Overall Hillary Clinton didn’t reach the rhetorical heights of her husband, of either Obama, or even to my mind, Cory Booker, Joe Biden, even Khizr Khan, the father of a slain Marine. Which is to say she’s not the most gifted orator in a field of gifted orators. But to quote one rhetorician, there has never been a man or woman more qualified than Hillary Clinton to serve as president. You know, for 150 years America was a great idea. It’s only really been for the last 70 that it’s been a great nation, a true super power, the most powerful, the richest.

And certainly, America had all the advantages of a well-thought-out Constitution, abundant resources, a populous who bought into the national ethos. But it also had great presidents. Look at the presidents during America’s rise to greatness during and since WWII. FDR: historians’ consensus, third-greatest president in history. Truman and Eisenhower: consistently ranked as Top 10 greatest presidents. Then JFK and LBJ: so incomplete and flawed, but also giants in their way. It’s not just through a historic lens, a nostalgic lens, that we think of these men as great. Their deeds, and the results of their policies prove it. Then Nixon, Ford, and Carter flounder and with that, the country’s fortunes dipped. Reagan restored a confidence. Add then Bush, Clinton, another Bush, and Obama. Now to me, with the exception of George W. Bush, all of these men were men of achievements, of gifts, of energy, of vision, and one or the other—though not always both—intellect and wisdom.

The name Donald Trump belongs on that list like the name Buddy Biancalana belongs on the 1927 Yankees. Like a Route 23 Arby’s belongs in a Michelin Guide, like Sha Na Na belonged at Woodstock. And let’s remember, that last one actually happened.

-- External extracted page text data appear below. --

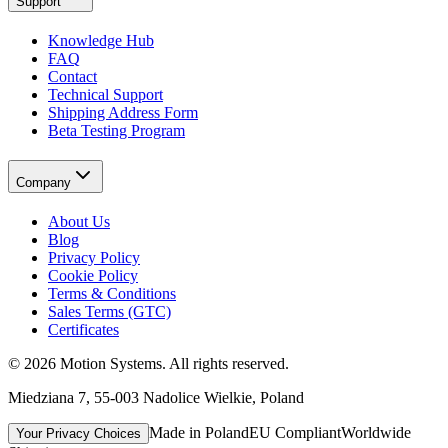
Support
Knowledge Hub
FAQ
Contact
Technical Support
Shipping Address Form
Beta Testing Program
Company
About Us
Blog
Privacy Policy
Cookie Policy
Terms & Conditions
Sales Terms (GTC)
Certificates
©
2026
Motion Systems
. All rights reserved.
Miedziana 7, 55-003 Nadolice Wielkie, Poland
Made in Poland
EU Compliant
Worldwide
Your Privacy Choices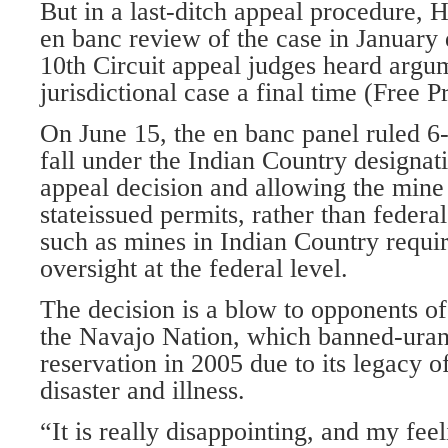
But in a last-ditch appeal procedure, 
en banc review of the case in January 
10th Circuit appeal judges heard argum
jurisdictional case a final time (Free P
On June 15, the en banc panel ruled 6-
fall under the Indian Country designat
appeal decision and allowing the mine
stateissued permits, rather than federal
such as mines in Indian Country requi
oversight at the federal level.
The decision is a blow to opponents of
the Navajo Nation, which banned-uran
reservation in 2005 due to its legacy 
disaster and illness.
“It is really disappointing, and my feel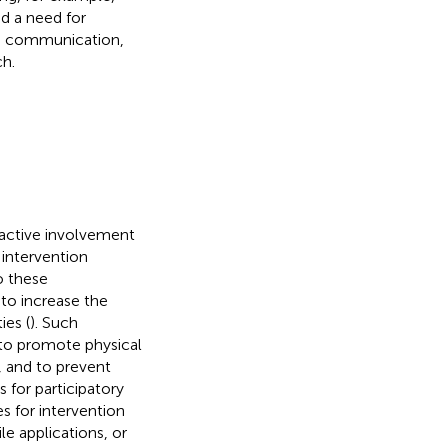
ed a need for
ate communication,
ch.
 active involvement
 intervention
o these
to increase the
ies (
). Such
 to promote physical
, and to prevent
 for participatory
s for intervention
e applications, or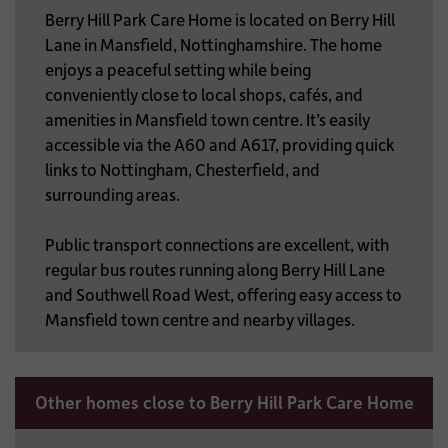
Berry Hill Park Care Home is located on Berry Hill
Lane in Mansfield, Nottinghamshire. The home
enjoys a peaceful setting while being
conveniently close to local shops, cafés, and
amenities in Mansfield town centre. It’s easily
accessible via the A60 and A617, providing quick
links to Nottingham, Chesterfield, and
surrounding areas.
Public transport connections are excellent, with
regular bus routes running along Berry Hill Lane
and Southwell Road West, offering easy access to
Mansfield town centre and nearby villages.
Other homes close to Berry Hill Park Care Home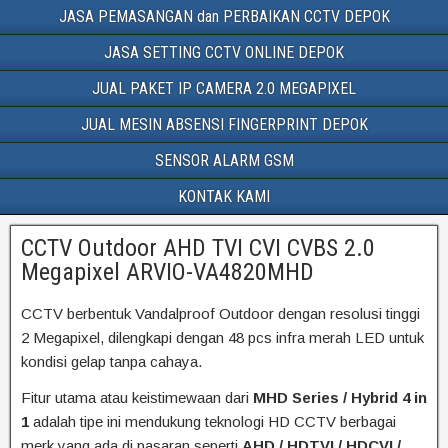
JASA PEMASANGAN dan PERBAIKAN CCTV DEPOK
JASA SETTING CCTV ONLINE DEPOK
JUAL PAKET IP CAMERA 2.0 MEGAPIXEL
JUAL MESIN ABSENSI FINGERPRINT DEPOK
SENSOR ALARM GSM
KONTAK KAMI
CCTV Outdoor AHD TVI CVI CVBS 2.0
Megapixel ARVIO-VA4820MHD
CCTV berbentuk Vandalproof Outdoor dengan resolusi tinggi
2 Megapixel, dilengkapi dengan 48 pcs infra merah LED untuk
kondisi gelap tanpa cahaya.
Fitur utama atau keistimewaan dari
MHD Series / Hybrid 4 in
1
adalah tipe ini mendukung teknologi HD CCTV berbagai
merk yang ada di pasaran seperti
AHD / HDTVI / HDCVI /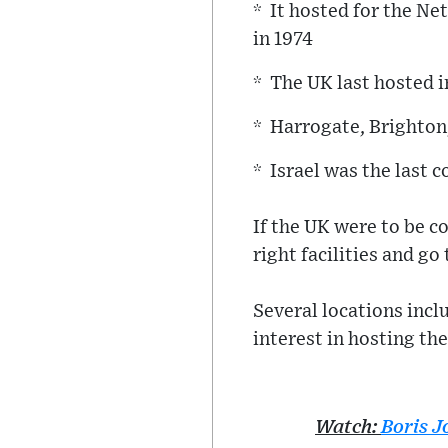
* It hosted for the Ne
in 1974
* The UK last hosted 
* Harrogate, Brighton
* Israel was the last c
If the UK were to be c
right facilities and go
Several locations inc
interest in hosting the
Watch:
Boris 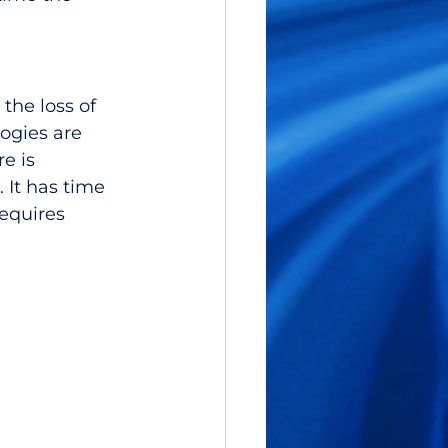
the loss of 
logies are 
e is 
 It has time 
equires 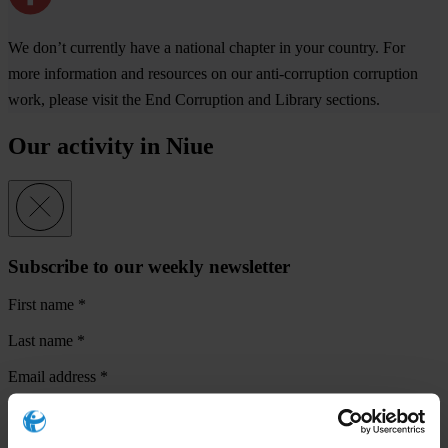
We don’t currently have a national chapter in your country. For
more information and resources on our anti-corruption corruption
work, please visit the End Corruption and Library sections.
Our activity in Niue
Subscribe to our weekly newsletter
First name
*
Last name
*
Email address
*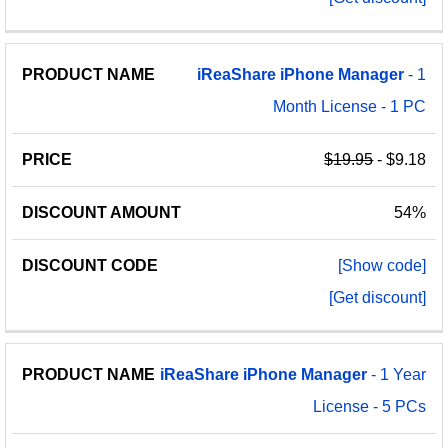
iReaShare
iPhone
Manager
- 1
Month License - 1 PC
$19.95
- $9.18
54%
[Show code]
[Get discount]
iReaShare
iPhone
Manager
- 1 Year
License - 5 PCs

Hillary Clinton, the case was made, has the experience, the qualities, the compassion to join the list of heretofore men who are worthy of the role of president. And the good news for her is that a highly scrutinized speech is, to her skills, the least friendly venue for her to emphasize those qualities. Now the presidential debates will be held Sept. 26, Oct. 9 and 19. And if she does well in those, and she has all the advantages to do so, there will be one last big stage and it will contain a speech of either concession or victory on Election Day.